Copy every line of the records that includes the word "BOBOCI".

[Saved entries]

---+---

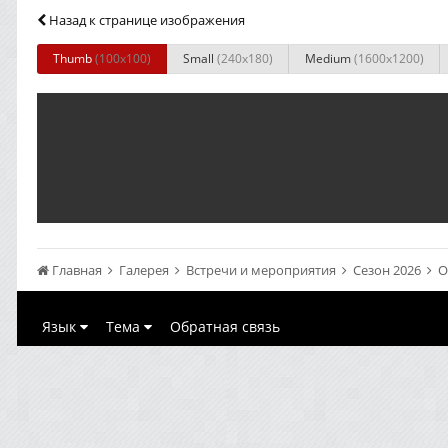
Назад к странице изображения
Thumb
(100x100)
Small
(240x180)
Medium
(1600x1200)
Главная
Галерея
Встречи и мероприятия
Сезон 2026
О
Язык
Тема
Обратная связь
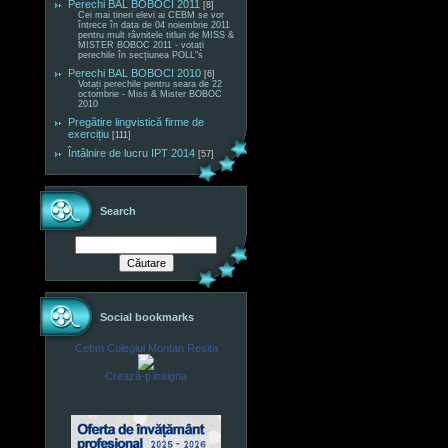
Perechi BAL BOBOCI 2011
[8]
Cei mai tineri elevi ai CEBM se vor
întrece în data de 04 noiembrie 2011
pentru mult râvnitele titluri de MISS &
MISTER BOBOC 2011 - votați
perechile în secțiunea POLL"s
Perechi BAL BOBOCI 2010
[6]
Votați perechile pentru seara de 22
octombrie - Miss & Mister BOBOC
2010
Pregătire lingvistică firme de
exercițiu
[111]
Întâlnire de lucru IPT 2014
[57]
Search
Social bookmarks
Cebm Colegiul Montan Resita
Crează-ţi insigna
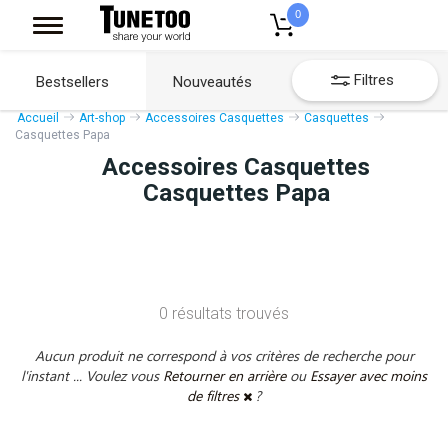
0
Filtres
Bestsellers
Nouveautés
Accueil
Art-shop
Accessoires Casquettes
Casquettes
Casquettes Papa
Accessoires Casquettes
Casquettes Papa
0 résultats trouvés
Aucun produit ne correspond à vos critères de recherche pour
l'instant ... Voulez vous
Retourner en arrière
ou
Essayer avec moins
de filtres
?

---+---

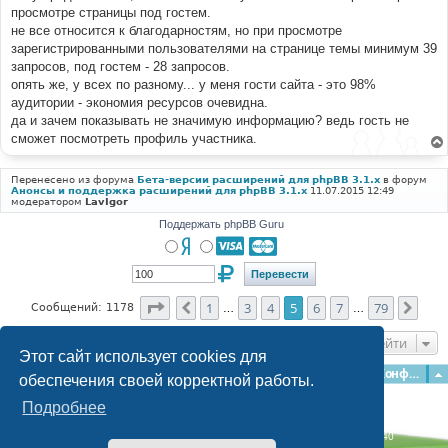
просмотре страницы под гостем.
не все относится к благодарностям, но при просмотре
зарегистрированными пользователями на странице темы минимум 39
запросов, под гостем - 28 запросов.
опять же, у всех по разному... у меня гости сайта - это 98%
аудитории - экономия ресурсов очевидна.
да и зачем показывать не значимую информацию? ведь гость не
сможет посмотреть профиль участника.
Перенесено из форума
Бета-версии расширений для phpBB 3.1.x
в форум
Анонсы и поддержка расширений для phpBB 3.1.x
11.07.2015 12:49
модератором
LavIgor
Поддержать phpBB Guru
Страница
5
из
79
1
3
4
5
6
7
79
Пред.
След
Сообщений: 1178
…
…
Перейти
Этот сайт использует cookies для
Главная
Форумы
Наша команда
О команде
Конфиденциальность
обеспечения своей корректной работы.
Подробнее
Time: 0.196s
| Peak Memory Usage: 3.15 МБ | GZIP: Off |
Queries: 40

---+---

### Answer to this exercise
Perechi BAL BOBOCI 2011
Perechi BAL BOBOCI 2010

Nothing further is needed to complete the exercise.